→ **TASK DIRECTIONS**
Among the lines below, copy each one in which "parte" appears.

Stored entries:

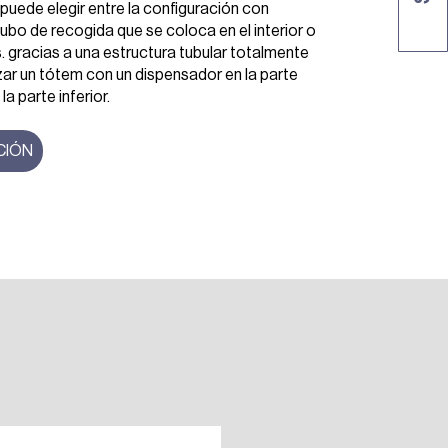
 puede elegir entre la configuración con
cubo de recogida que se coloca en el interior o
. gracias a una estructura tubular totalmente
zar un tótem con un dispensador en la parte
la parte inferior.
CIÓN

* * *

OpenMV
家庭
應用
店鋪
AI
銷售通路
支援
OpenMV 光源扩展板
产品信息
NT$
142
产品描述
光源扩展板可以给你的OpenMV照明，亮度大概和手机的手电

→ **RESULT FOR THIS EXERCISE**
zar un tótem con un dispensador en la parte
la parte inferior.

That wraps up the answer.